Johnny a joué au kicker avec des marchands de cochons chez Clémentine

UN CONCERT QUI AVAIT LAISSÉ UN TROU DANS LA CAISSE

Johnny Hallyday avait créé la sensation en 1967 en étant annoncé comme la vedette du gala des jeunes organisé par la Société royale Saint-Hubert, le 21 juillet.

Pour accueillir le chanteur, les membres de l’association avaient convenu qu’Albert Esser l’attendrait dans le premier café à l’entrée du village. Soit au Vieil Aubel, dans leur esprit. Mais le rocker était venu par un autre côté et s’était arrêté rue Tisman, au café doublé d’un pesage des cochons, chez Clémentine. Un bistrot qui a été remplacé par le restaurant Les filles d’Hortense.

Ne voyant rien venir, Johnny s’est amusé à jouer au kicker, avec Gustave, le fils de la patronne, raconte Joupi Bloemen, un ancien de Saint-Hubert. Des marchands de porcs, qui n’avaient pas reconnu l’artiste, avaient aussi pris part à la partie. Puis le chanteur a dédicacé le kicker.

 

UN CACHET DE 180.000 FRANCS

Christian Willems, autre ancien de Saint-Hubert, se souvient du concert. « Il avait un excellent orchestre », qui avait joué une dizaine de minutes avant qu’il monte sur scène. « Après le concert, il a demandé où on pouvait s’amuser dans la région et on lui a répondu qu’il n’y avait guère que Liège », se souvient l’Aubelois. Le cachet, dont ont conservé le souvenir les comptes de la société, devait être de 180.000 francs (soit 38.000€ actuels, en tenant compte de l’inflation).
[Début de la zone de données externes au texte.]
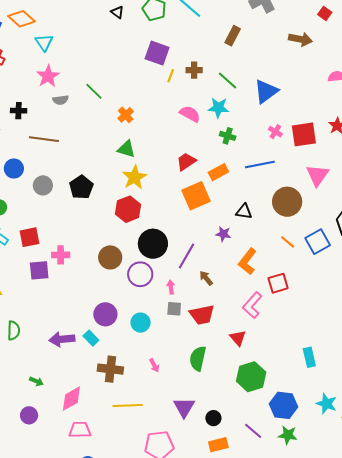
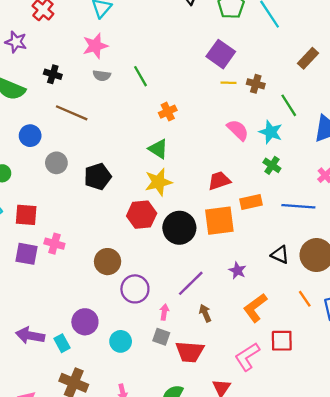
yellow line: (171, 76) -> (229, 83), turned 56
black triangle: (244, 212) -> (280, 255), moved
black circle: (153, 244) -> (179, 228), moved

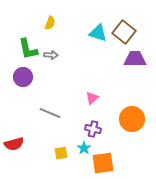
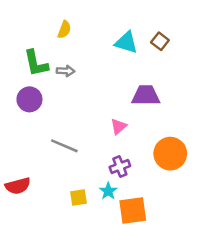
brown square: (124, 32) -> (160, 41), size x0.6
purple trapezoid: (135, 59) -> (146, 95), moved
purple cross: (93, 129) -> (120, 167), turned -35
Le chapiteau de 2.000 places qui devait abriter le concert avait été monté sur le terrain d’entraînement du club de foot local, explique Clément Beckers, autre ancien de la société. Celui-ci, avec l’aide de Gérard Roebroeks, avait barricadé de grillages un couloir allant du chapiteau au vestiaire, « comme s’il s’agissait d’un dangereux individu ». Malheureusement, l’engouement aurait été moindre qu’espéré. « Ce soir-là, selon Clément Beckers, ils ont fait environ 770 entrées, trop peu pour les investissements. D’ailleurs, durant la journée, la société avait décidé de renvoyer les garçons de café qu’elle avait engagés pour le service. » Les membres prirent leur place afin de limiter le déficit. Heureusement, le mardi, un autre concert, de Robert Cogoi, vedette belge de l’époque qui avait défendu nos couleurs à l’Eurovision en 1964, allait permettre de rééquilibrer la barre.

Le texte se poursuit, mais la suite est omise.